The liberalisation of Italy’s electricity retail markets is the last mile in a process that started more than 20 years ago. Unfortunately, the public support that accompanied the initial steps (the breakup and partial privatization of former monopolists as well as the transposition of EU directives on market opening) has disappeared. Electricity had been nationalized in 1963. Things only began to change in the late 1990s, when the sector was restructured via vertical disintegration, freedom of entry, and the divesture of assets from Enel, the state-controlled incumbent. While EU directives required that retail markets for small customers were opened since 2007, Italy maintained a regulated tariff – along with the “free market” offers – that works as a standard tariff for those customers who do not choose a supplier on their own. The regulated tariff is supplied by the incumbent. This results in market segregation and increases the customer inertia, also hindering the market’s ability to innovate and differentiate its products.

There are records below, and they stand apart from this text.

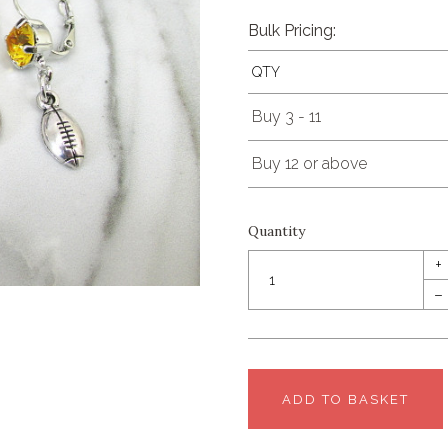
Bulk Pricing:
QTY
Buy 3 - 11
Buy 12 or above
Quantity
+
–
ADD TO BASKET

Under the current regulatory scheme, a majority of Italy’s electricity customers are supplied by the local incumbents at a regulated price. This is the case for 53.5% of residential customers and 40.9% of the small and medium enterprises. While all customers are formally free to switch to an alternative supplier, the flow of consumers towards the free price regime has been disappointingly slow in the past 12 years – not least because the name of the regulated tariff, “greater protection”, creates a false perception of safety as opposed to the “jungle” of the market. To make things even worse, the largest operator – the former monopolist, Enel, which is still state-controlled – has a market share of about 70% among small customers. Of these, about two thirds are due to the regulated tariff. Hence, Italy’s electricity retail market is strongly concentrated by design. Things may change in 2022, when regulated prices are supposed to be phased out.

How to move out? Carlo Stagnaro, Carlo Amenta, Giulia Croce and Luciano Lavecchia speculate that a mandatory, opt-out collective switching could help in solving problems related with low consumer engagement and high market concentration. Their paper is forthcoming in Energy Policy.

Alas, the full switch to a free market in electricity has been postponed a number of times by the Italian government – a policy which enjoys a broad bipartisan support, as it frequently is the case with postponing: the phase-out date was initially set in 2019, then 2020, now 2022. The rationale for delaying is typically that the market is too concentrated and consumers are not informed enough to choose competently. The paradox is that market concentration is not a market failure, but the inevitable outcome of regulatory design. Stagnaro and his coauthors aims to show that, even if this was true, is by no means a reason to keep with the status quo.